[RECORD EXCERPTS Boundary: Start]

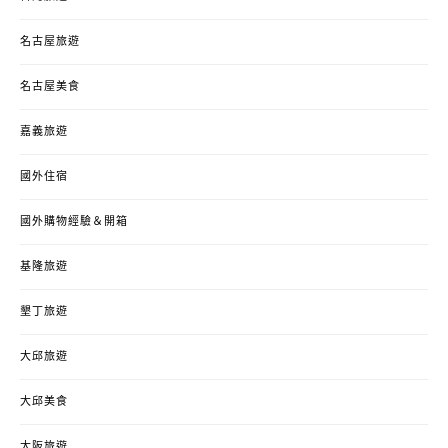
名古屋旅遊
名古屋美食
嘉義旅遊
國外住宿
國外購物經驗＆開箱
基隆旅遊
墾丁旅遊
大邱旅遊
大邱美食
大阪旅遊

[RECORD EXCERPTS Boundary: End]
[RECORD EXCERPTS Boundary: Start]

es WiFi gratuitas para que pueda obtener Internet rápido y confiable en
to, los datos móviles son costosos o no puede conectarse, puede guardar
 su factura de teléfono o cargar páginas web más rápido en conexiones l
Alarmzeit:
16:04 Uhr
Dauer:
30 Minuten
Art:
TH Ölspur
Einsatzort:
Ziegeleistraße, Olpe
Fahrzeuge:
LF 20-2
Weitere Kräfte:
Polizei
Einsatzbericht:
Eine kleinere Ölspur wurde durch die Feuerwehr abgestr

[RECORD EXCERPTS Boundary: End]

### PROBLEM REQUIREMENTS
Scan the entries above and copy each line where "rápido" occurs.

### ANSWER SECTION
es WiFi gratuitas para que pueda obtener Internet rápido y confiable en
 su factura de teléfono o cargar páginas web más rápido en conexiones l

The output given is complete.